Теперь мы с вами давайте все-таки перейдем к нашему плану, который надо осуществить. Из всех поэтов греческих, которых я мало упоминал в прошлый и в позапрошлый раз, остался Феогнид, о котором можно несколько слов сказать. Скажу вам с самого начала, что был такой замечательный петербургский философ-классик Аристид Иванович Доватур, умерший не так давно: он оставил тексты, которые составили книгу, Она называется «Феогнид и его время», была издана после его смерти его учениками[72]. Это замечательная книга, и если её прочитать, можно многое узнать и получить большое удовольствие. Феогнид писал элегическим дистихом, а произведение, которое он нам оставил, оно как бы бесконечно, потому что это поучения или наставления, которые можно бесконечно умножать или сокращать. Его поучительное дидактическое сочинение, которое могло бы быть очень длинным, а могло бы — и очень коротким, обращено к некоему Кирну, которого он поучает. К книге Аристида Ивановича Доватура приложен полный прозаический подстрочный перевод этого произведения. Кроме того, есть переводы поэтические — полные и неполные. Здесь полнота — дело очень условное. Этого Кирна поучают мудрости — видимо, это поэтический прием. И из книги А. И. Доватура я узнал, что этот текст Феогнида сохранился как бы в виде такой черновой тетради. И это очень хорошо соответствует самому жанру. Произведение, в котором строки — вернее, двустишия — могут заменяться легко, нетрудно представить себе в виде заготовки, которая составляется из разных строф, бесконечно варьируемых. Отсюда и некоторая как бы недоработанность его в оригинале[73]. А переводчик не может эту недоработанность передать, поэтому он передает более или менее нейтрализованный поэтический текст. Тексты эти очень простые и отчасти напоминают библейские тексты из Ветхого Завета, в ко

торых наиболее общие вещи рассказываются. И поэтому я прочитаю вам только несколько фрагментов. Вот одно из мест начинается так (это перевод Вересаева):

С умыслом добрым тебя обучу я тому, что и сам я,

Кирн, от хороших людей малым ребенком узнал.

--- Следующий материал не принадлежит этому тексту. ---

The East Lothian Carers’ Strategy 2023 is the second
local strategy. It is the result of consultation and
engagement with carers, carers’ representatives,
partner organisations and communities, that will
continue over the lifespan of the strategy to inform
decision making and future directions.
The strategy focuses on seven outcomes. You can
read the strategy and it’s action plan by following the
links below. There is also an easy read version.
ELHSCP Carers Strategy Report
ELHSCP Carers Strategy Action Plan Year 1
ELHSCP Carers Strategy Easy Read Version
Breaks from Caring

И дальше следуют вещи совершенно очевидные:

Будь благомыслен, достоинств, почета себе и богатства Не добивайся кривым или позорным путем.

Вот что заметь хорошенько себе: не завязывай дружбы

С злыми людьми, но всегда ближе к хорошим держись.

С этими пищу дели и питье, и сиди только с ними,

И одобренья ищи тех, кто душою велик.[74]

Это написано так, как будто обращаются к нашему времени, то есть текст настолько общий, что подойдет к любой ситуации. Одновременно он наверняка напомнит тем, кто читал псалмы, какие-нибудь из них — по смыслу.

Ну а между тем встречаются такие вещи, которые, как известно, древние греки повторяли и варьировали на все лады:

Лучшая доля для смертных — на свет никогда не родиться

И никогда не видать яркого солнца лучей.

Если ж родился, войти поскорее в ворота Лида

И глубоко под землей в темной могиле лежать.[75]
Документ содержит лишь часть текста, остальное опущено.